See Lee, 505 U.S. at 597 (“Our Establishment Clause jurisprudence remains a
delicate and fact-sensitive one”). As this Court recognized in Downs, in order to
enable an appellate panel to determine whether a school district has maintained
viewpoint neutrality, a litigant must treat the panel members “not as if we were
pigs sniffing for truffles, but instead [] fill our troughs to the brim with the
relevant, let alone necessary, information.” 228 F.3d at 1007 n.1 (citation omitted).
Here, Johnson has not even begun to provide “the relevant, let alone necessary,
information.” Id. The district court‟s conclusion that the Poway Unified School
28
District preferred one religious denomination over another cannot be sustained on
this record.6
CONCLUSION
The decision below is fundamentally misguided.

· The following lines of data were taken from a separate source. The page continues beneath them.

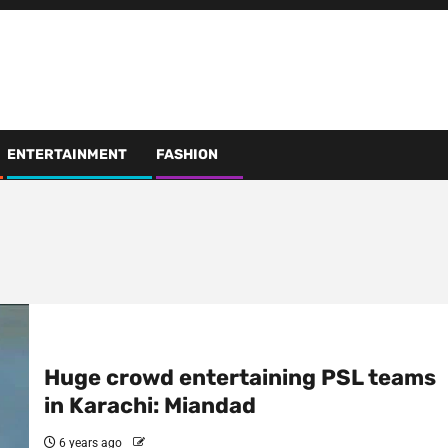
ENTERTAINMENT
FASHION
Huge crowd entertaining PSL teams
in Karachi: Miandad
6 years ago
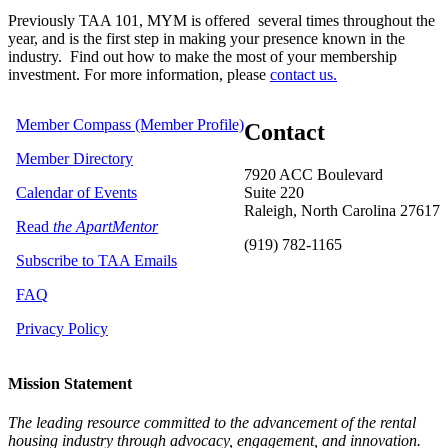
Previously TAA 101, MYM is offered several times throughout the
year,
and is the first step in making your presence known in the
industry. Find out how to make the most of your membership
investment. For more information, please
contact us.
Member Compass (Member Profile)
Contact
Member Directory
7920 ACC Boulevard
Calendar of Events
Suite 220
Raleigh, North Carolina 27617
Read
the ApartMentor
(919) 782-1165
Subscribe to TAA Emails
FAQ
Privacy Policy
Mission Statement
The leading resource committed to the advancement of the rental
housing industry through advocacy, engagement, and innovation.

A public-school teacher‟s
school-day presentations to schoolchildren constitute governmental speech. That
speech is subject to the Establishment Clause, but it is not subject to free-speech
protections. Furthermore, Johnson has not carried his burden of demonstrating that
the School District departed from viewpoint neutrality in violation of the
Establishment Clause, the Equal Protection Clause, or California‟s No Preference
Clause. Accordingly, the decision below must be reversed in its entirety.

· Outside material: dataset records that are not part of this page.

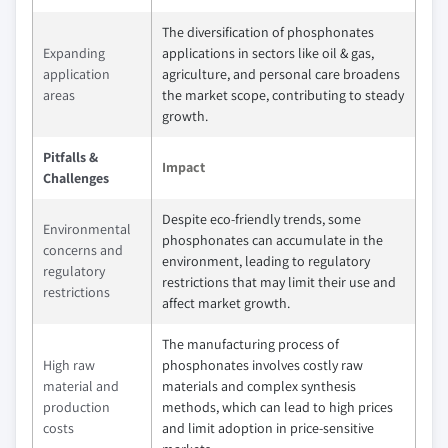
The diversification of phosphonates
Expanding
applications in sectors like oil & gas,
application
agriculture, and personal care broadens
areas
the market scope, contributing to steady
growth.
Pitfalls &
Impact
Challenges
Despite eco-friendly trends, some
Environmental
phosphonates can accumulate in the
concerns and
environment, leading to regulatory
regulatory
restrictions that may limit their use and
restrictions
affect market growth.
The manufacturing process of
High raw
phosphonates involves costly raw
material and
materials and complex synthesis
production
methods, which can lead to high prices
costs
and limit adoption in price-sensitive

6 The district court‟s holdings that Poway Unified School District ran afoul of
the Equal Protection Clause and California‟s No Preference Clause are due to be
reversed for the same reason. Those rulings, like the district court‟s Establishment
Clause ruling, were premised on the court‟s conclusion that the School District
failed to maintain viewpoint neutrality. Decision, 1 Excerpts of R. at 029-31.